I guess you already know RICE. Here are two more: Assumption testing and BUC Method.
- Assumption testing method score = Risky of the assumption (1-10) + Importance (1-10)
- BUC score = Business benefits (1-10) + User benefits (1-10) + Cost (1-10)
I would choose the weighted scoring option, even though it could seem a little complicated at first. It enables you to take into account certain criteria, weigh objects using a predetermined number scale, and can be adjusted until you find the ideal balance.
There are several scoring systems that you can use to prioritize your backlog. Here are a few options:
- Value vs. Effort: This scoring system involves assigning a value score to each item on the backlog based on its potential impact on the business or customers. This score could be based on factors such as revenue impact, customer satisfaction, or strategic alignment. The effort score is based on how difficult it is to complete the item. You can then divide the value score by the effort score to get a prioritization score. This will help you identify items that have a high potential impact and are relatively easy to complete.
- MoSCoW: This is a prioritization technique that categorizes items as Must Have, Should Have, Could Have, or Won’t Have. The Must Have items are essential and must be completed in order for the project to be considered a success. The Should Have items are important but not critical. The Could Have items are nice to have, but not necessary. The Won’t Have items are not included in the current project. This method can help you focus on the most critical items first.
- Cost of Delay: This scoring system involves calculating the cost of delaying each item on the backlog. The cost could be based on factors such as lost revenue, missed opportunities, or increased risk. You can then use this score to prioritize items based on their potential impact if they are not completed quickly.
- Kano Model: This model helps you prioritize items based on customer satisfaction. It categorizes items as Must-Have, Performance, and Delighter. Must-Have items are basic features that customers expect. Performance items are features that improve customer satisfaction. Delighter items are unexpected features that can delight customers. You can use this model to identify items that will have the biggest impact on customer satisfaction.
Ultimately, the scoring system you choose will depend on your specific needs and priorities. It’s important to involve your team in the process to ensure that everyone is on the same page and understands the reasoning behind the prioritization.
Do you work for a product company or an advertising firm? To put it another way, do you create products that are sold to a single consumer or do you prefer to “build once, sell many”? If the latter, the following information should assist you identify the cause of your problem:
The concept of weighted scoring, which includes your own unique elements, appeals to me. For instance, at the cybersecurity firm where I used to work, guaranteeing PCI & HIPAA compliance was our main focus, thus stories that enhanced our coverage in either area would benefit from a force-multiplier that would assist them surface above less important items. Additional instances included the quantity of consumers affected, mandates (if we must comply with them and don’t have the option of delaying or ignoring them), etc.

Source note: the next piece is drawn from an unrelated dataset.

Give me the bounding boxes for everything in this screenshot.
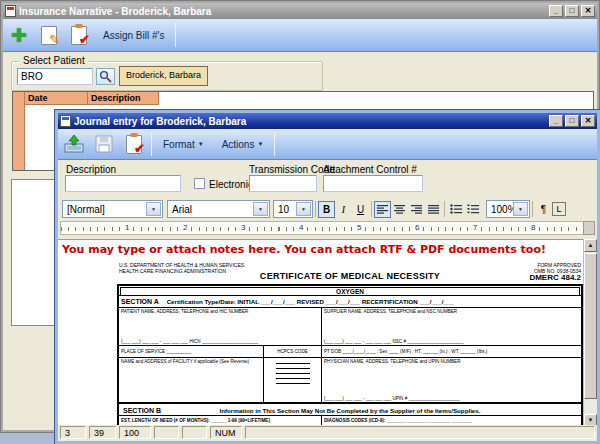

If you have access to Pragmatic Marketing’s post-training materials, they provide some excellent examples of this strategy.
There are different ways, I like the RICE method . Reach (# of customers) Impact (H,M,L), Confidence (50, 80, 100) and Effort (man months)
Can your product be broken down into various features? Like such:
Assign each box a weight like a heatmap. Obviously features that “all of the people use all of the time” will get highest weight, and the inverse for the other corner.
@RobMartin, the product is a file output that is ingested by our clients.
Are the user stories about an application crunching the data faster? It sounds very unique, hard to offer any suggestions without more info on what kind of work is in your pipeline.